[Your goal]
Take the line containing "Payments Methods (80, 1880)" through the last line of the data and retype those lines exactly. Pictures do not belong in the copy.

*** Opening Supplied material ***

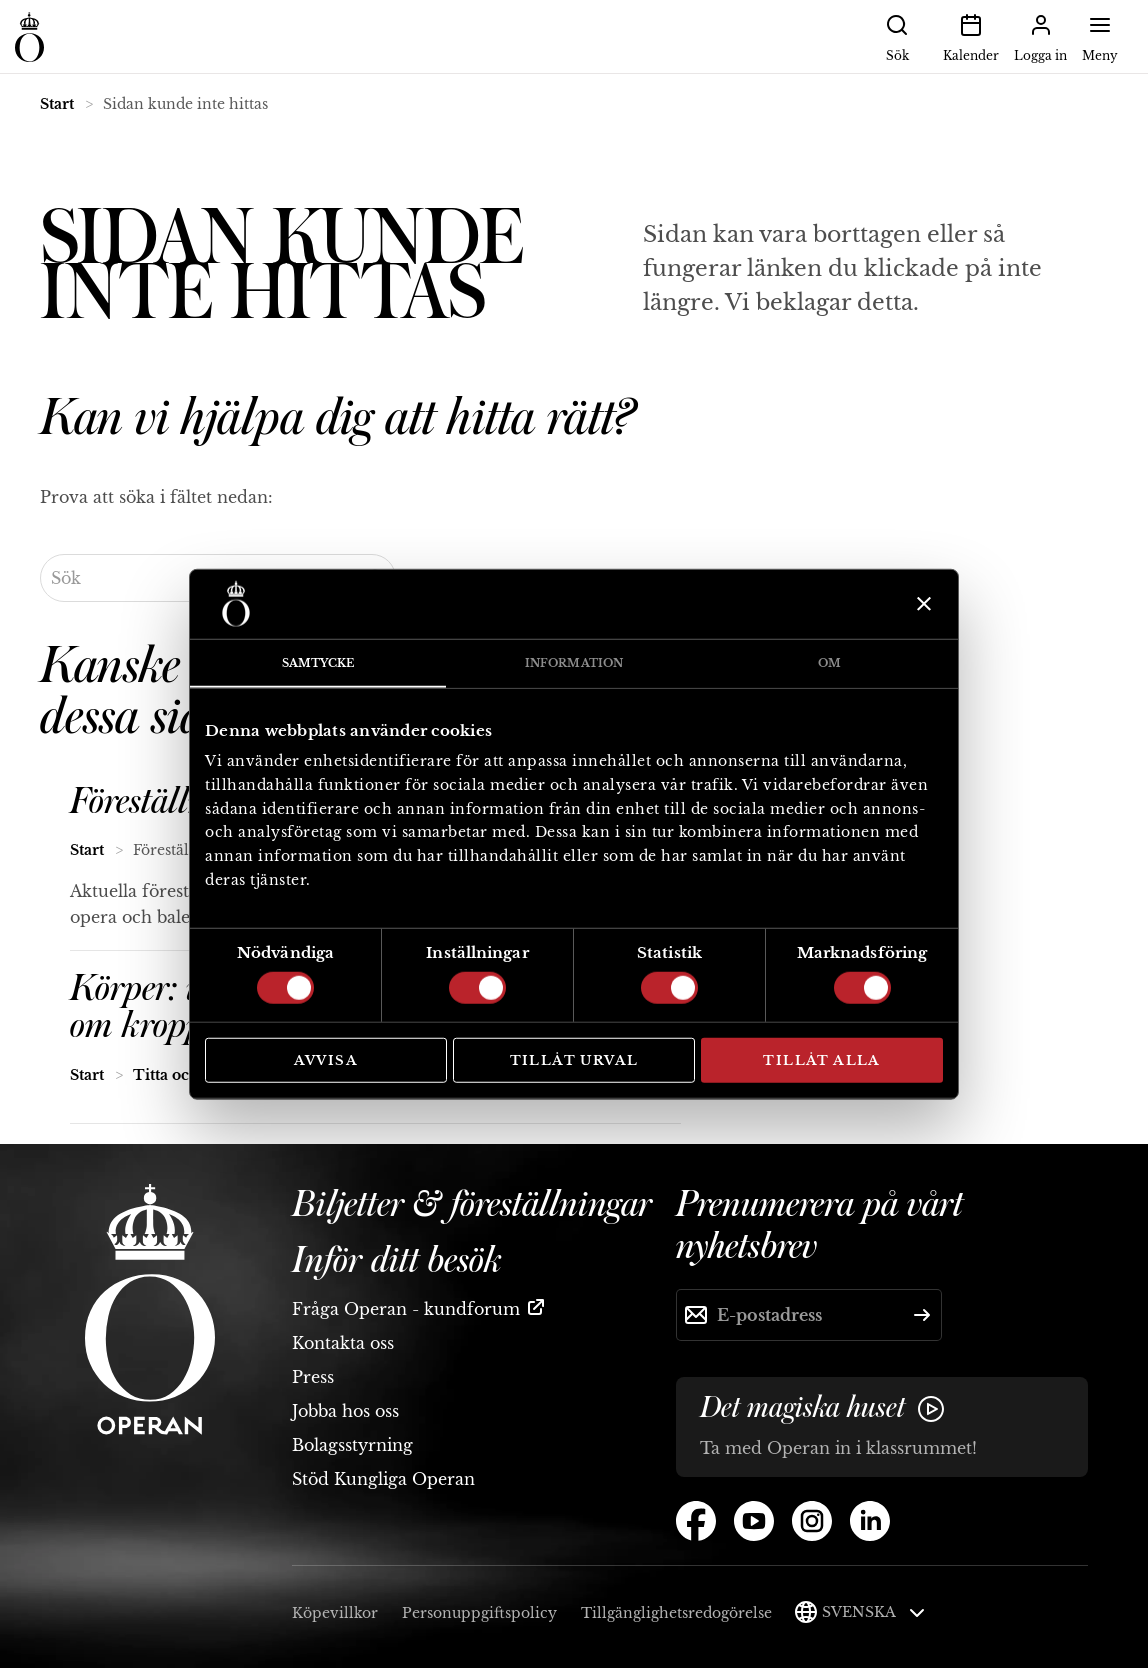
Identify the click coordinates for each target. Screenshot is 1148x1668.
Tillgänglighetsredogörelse (676, 1613)
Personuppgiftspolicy (479, 1613)
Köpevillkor (335, 1613)
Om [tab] (829, 662)
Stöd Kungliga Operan (383, 1479)
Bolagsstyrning (352, 1445)
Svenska (873, 1612)
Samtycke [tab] (318, 662)
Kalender (971, 36)
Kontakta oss (343, 1343)
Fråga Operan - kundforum (406, 1309)
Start (57, 104)
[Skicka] (922, 1315)
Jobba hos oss (345, 1411)
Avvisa (326, 1059)
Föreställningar (175, 802)
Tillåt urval (574, 1059)
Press (313, 1377)
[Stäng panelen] (921, 604)
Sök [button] (897, 36)
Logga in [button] (1040, 36)
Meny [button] (1100, 36)
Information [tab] (574, 662)
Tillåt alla (821, 1059)
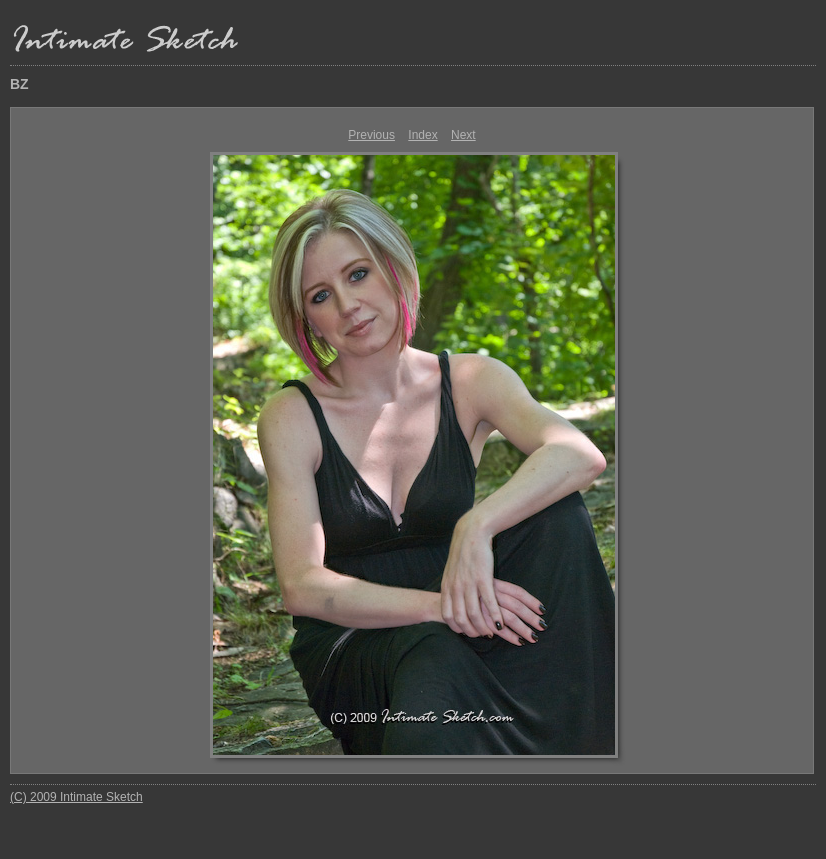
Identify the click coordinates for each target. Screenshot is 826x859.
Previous (371, 135)
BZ (19, 84)
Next (463, 135)
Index (422, 135)
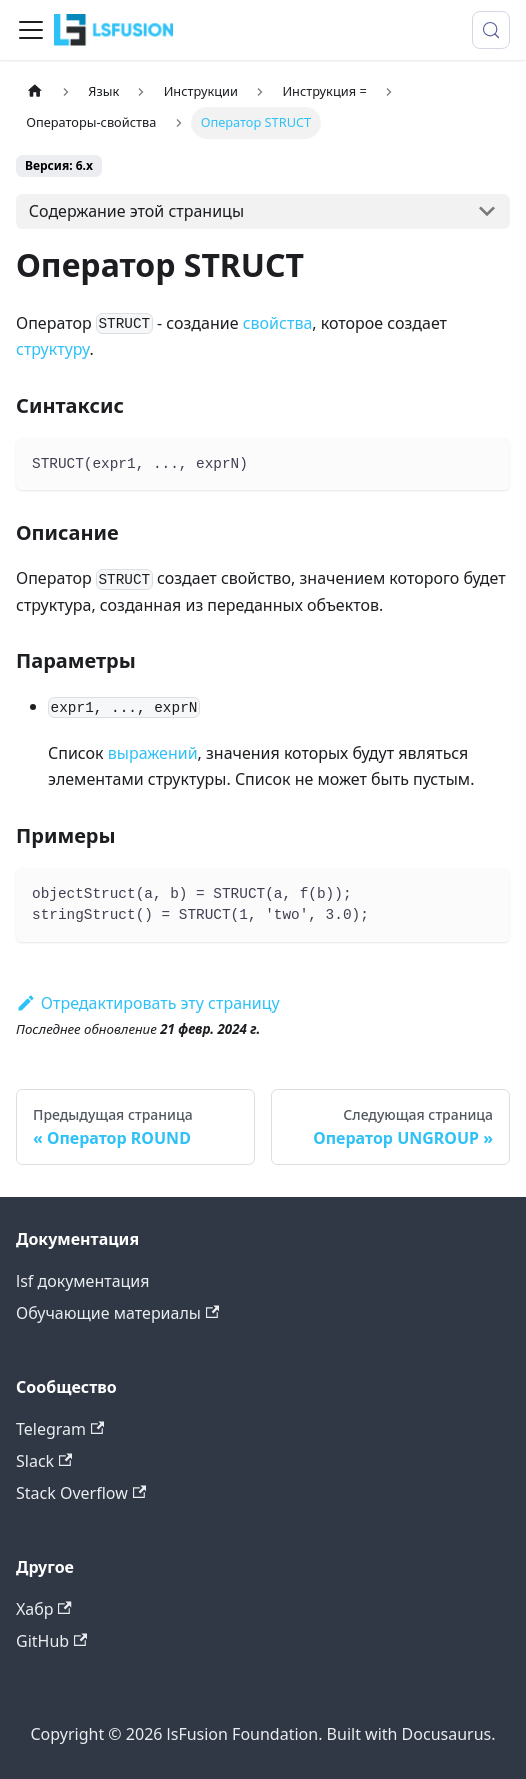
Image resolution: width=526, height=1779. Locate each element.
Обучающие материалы (117, 1313)
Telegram (60, 1429)
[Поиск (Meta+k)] (491, 30)
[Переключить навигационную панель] (31, 30)
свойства (278, 323)
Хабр (44, 1609)
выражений (153, 753)
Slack (44, 1461)
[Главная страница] (35, 91)
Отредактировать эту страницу (148, 1003)
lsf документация (83, 1281)
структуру (53, 349)
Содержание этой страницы (136, 211)
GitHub (51, 1641)
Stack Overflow (81, 1493)
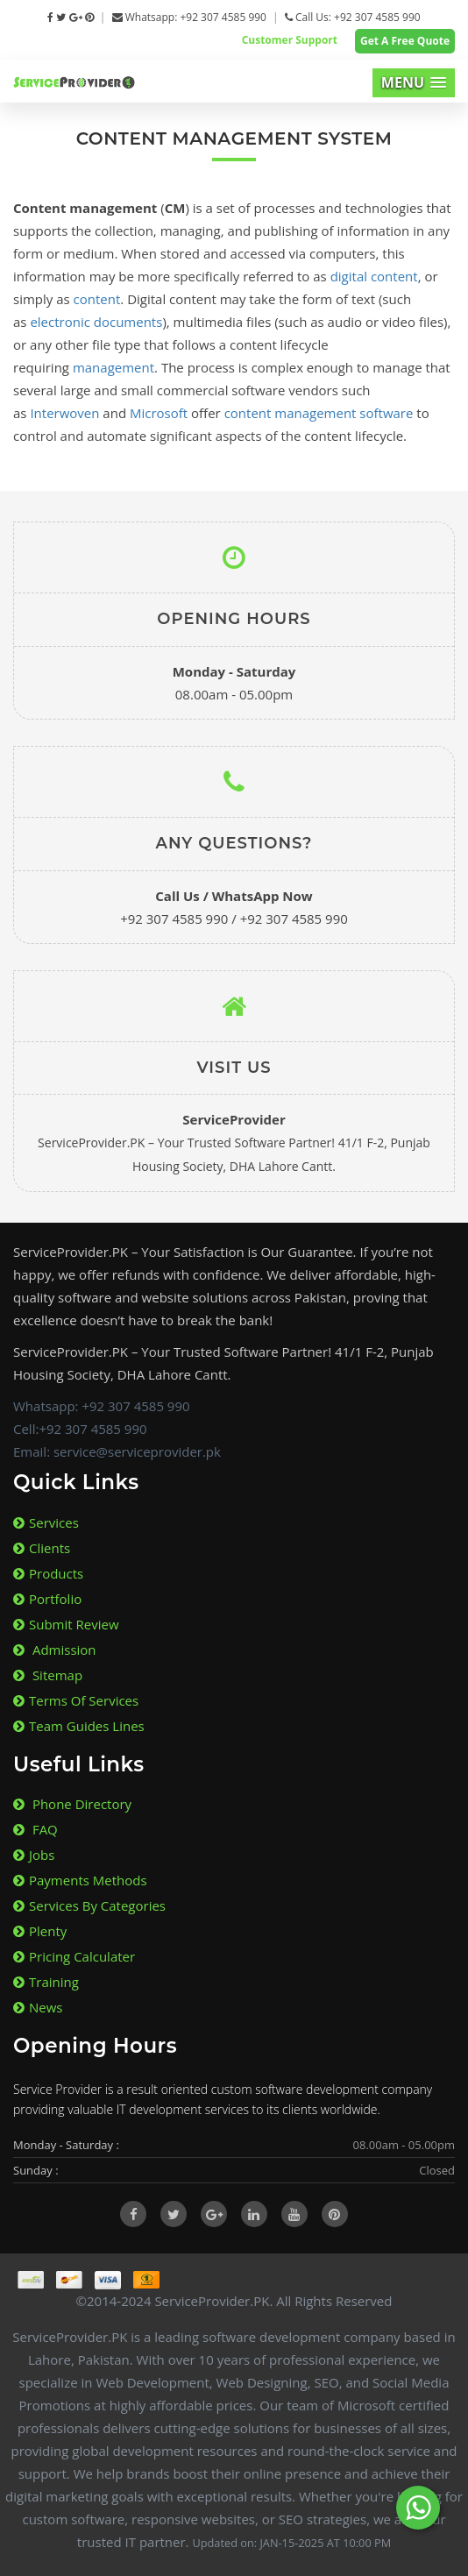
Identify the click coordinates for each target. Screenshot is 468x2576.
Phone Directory (72, 1804)
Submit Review (66, 1624)
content (97, 299)
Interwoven (64, 413)
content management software (319, 413)
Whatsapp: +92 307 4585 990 (189, 17)
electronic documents (96, 321)
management (113, 367)
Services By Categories (89, 1905)
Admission (54, 1649)
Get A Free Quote (405, 40)
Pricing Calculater (74, 1956)
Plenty (40, 1931)
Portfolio (47, 1598)
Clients (41, 1548)
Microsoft (159, 413)
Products (48, 1573)
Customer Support (289, 39)
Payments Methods (80, 1880)
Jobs (33, 1854)
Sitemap (47, 1675)
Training (46, 1982)
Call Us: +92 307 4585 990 (353, 17)
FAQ (35, 1829)
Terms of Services (75, 1700)
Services (46, 1522)
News (38, 2007)
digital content (374, 276)
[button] (413, 82)
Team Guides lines (79, 1726)
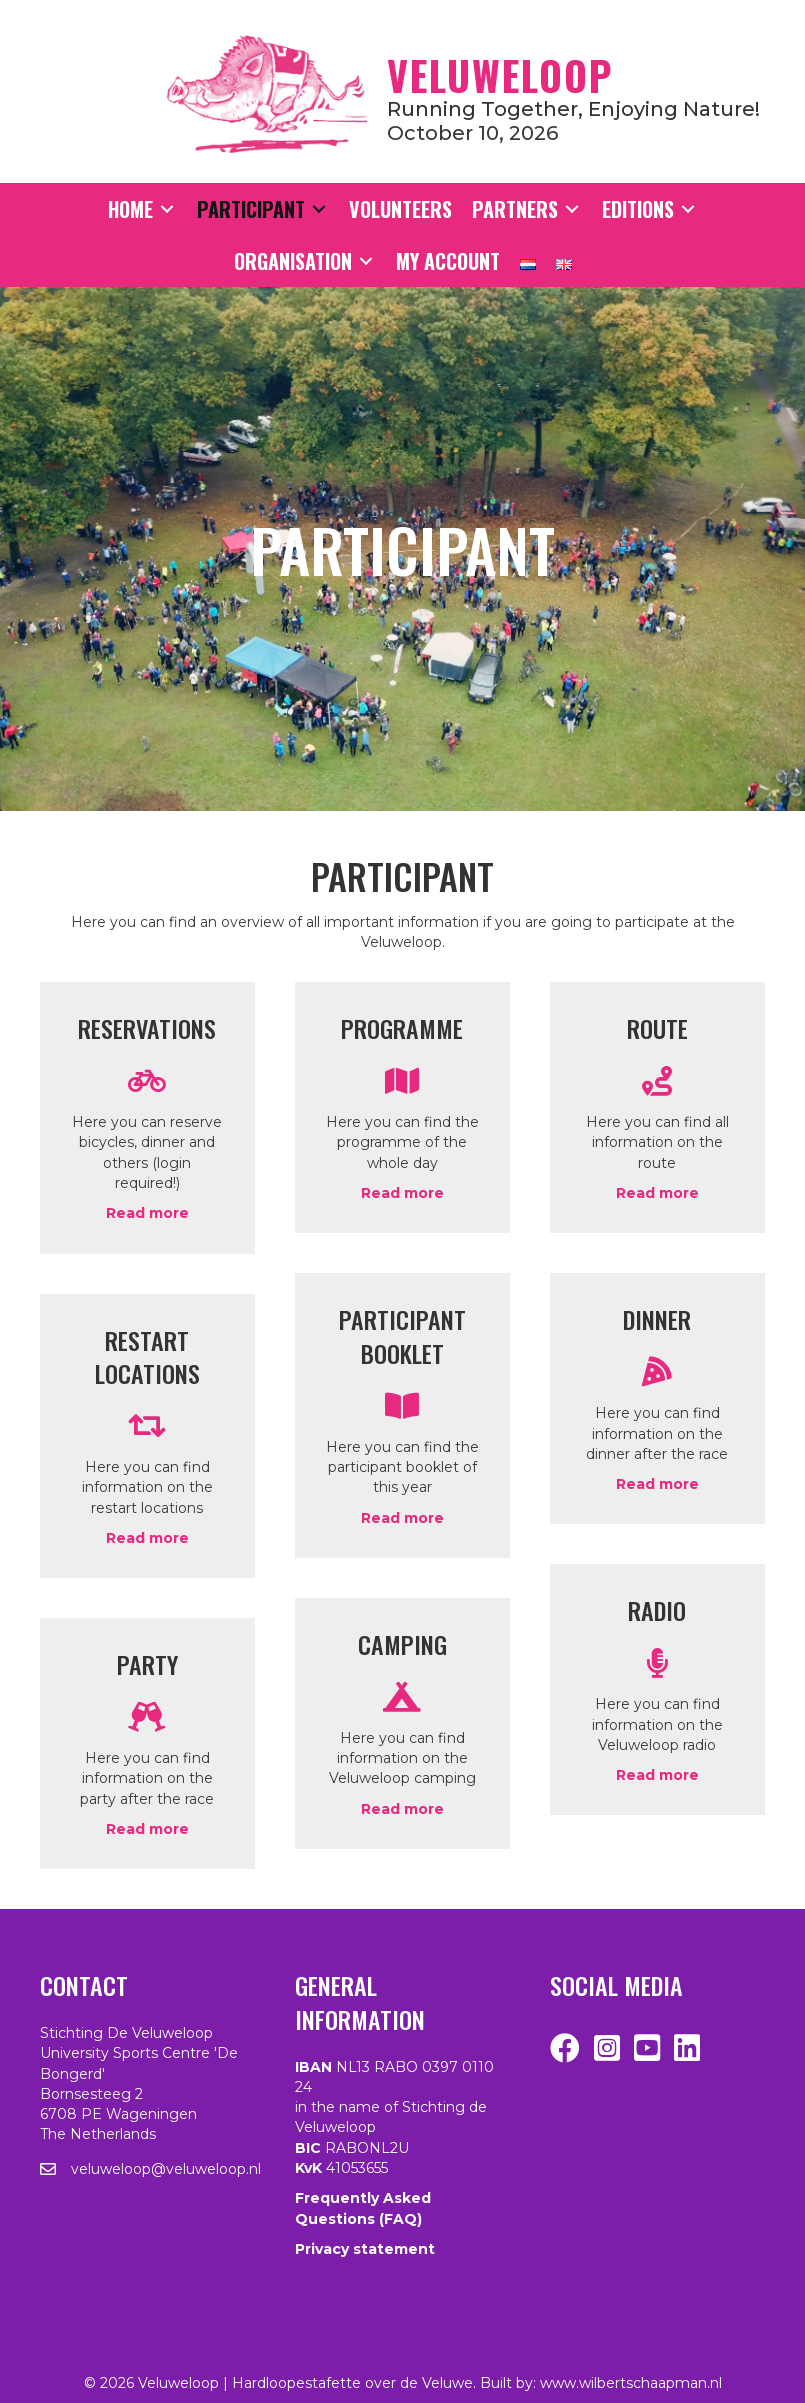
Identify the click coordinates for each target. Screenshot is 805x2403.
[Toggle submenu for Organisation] (366, 261)
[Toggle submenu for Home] (167, 209)
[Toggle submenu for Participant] (319, 209)
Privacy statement (365, 2249)
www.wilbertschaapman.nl (631, 2383)
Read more (147, 1213)
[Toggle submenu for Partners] (572, 209)
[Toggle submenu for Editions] (688, 209)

*** Closing Supplied material ***

[Task response]
Payments Methods (80, 1880)
Jobs (33, 1854)
Sitemap (47, 1675)
Training (46, 1982)
Call Us: +92 307 4585 990 (353, 17)
FAQ (35, 1829)
Terms of Services (75, 1700)
Services (46, 1522)
News (38, 2007)
digital content (374, 276)
[button] (413, 82)
Team Guides lines (79, 1726)
Identify the click coordinates for each target. Screenshot is 805x2403.
[Toggle submenu for Organisation] (366, 261)
[Toggle submenu for Home] (167, 209)
[Toggle submenu for Participant] (319, 209)
Privacy statement (365, 2249)
www.wilbertschaapman.nl (631, 2383)
Read more (147, 1213)
[Toggle submenu for Partners] (572, 209)
[Toggle submenu for Editions] (688, 209)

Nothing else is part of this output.